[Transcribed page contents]
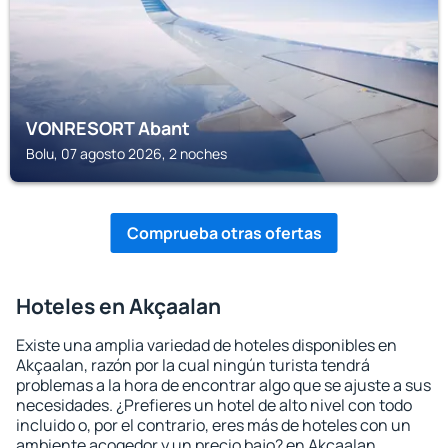
VONRESORT Abant
Bolu, 07 agosto 2026, 2 noches
Comprueba otras ofertas
Hoteles en Akçaalan
Existe una amplia variedad de hoteles disponibles en
Akçaalan, razón por la cual ningún turista tendrá
problemas a la hora de encontrar algo que se ajuste a sus
necesidades. ¿Prefieres un hotel de alto nivel con todo
incluido o, por el contrario, eres más de hoteles con un
ambiente acogedor y un precio bajo? en Akçaalan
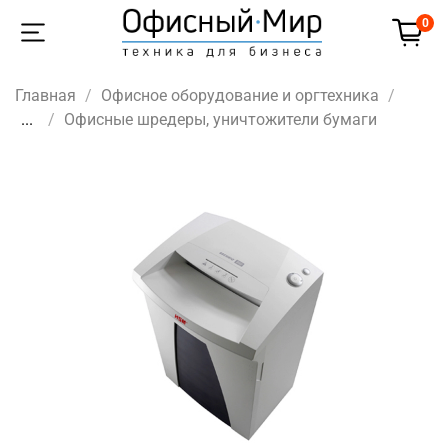
0
Главная
Офисное оборудование и оргтехника
...
Офисные шредеры, уничтожители бумаги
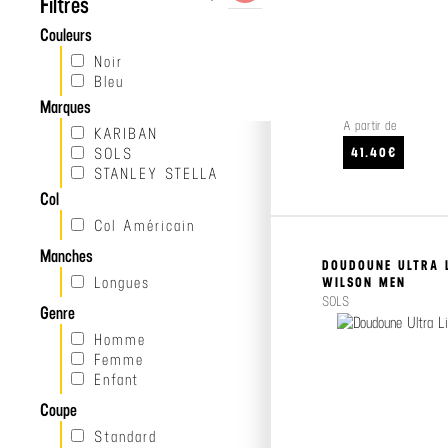
Filtres
Couleurs
Noir
Bleu
Marques
À partir de
KARIBAN
SOLS
41.40€
STANLEY STELLA
Col
Col Américain
Manches
DOUDOUNE ULTRA 
Longues
WILSON MEN
SOLS
Genre
Homme
Femme
Enfant
Coupe
Standard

**Task instructions**
In the records, the line containing "necesidades. ¿Prefieres un" starts the span and the final line ends it. Output exactly that span, both ends included, with no pictures and nothing else.

**Task result**
necesidades. ¿Prefieres un hotel de alto nivel con todo
incluido o, por el contrario, eres más de hoteles con un
ambiente acogedor y un precio bajo? en Akçaalan
0
Главная
Офисное оборудование и оргтехника
...
Офисные шредеры, уничтожители бумаги
Filtres
Couleurs
Noir
Bleu
Marques
À partir de
KARIBAN
SOLS
41.40€
STANLEY STELLA
Col
Col Américain
Manches
DOUDOUNE ULTRA 
Longues
WILSON MEN
SOLS
Genre
Homme
Femme
Enfant
Coupe
Standard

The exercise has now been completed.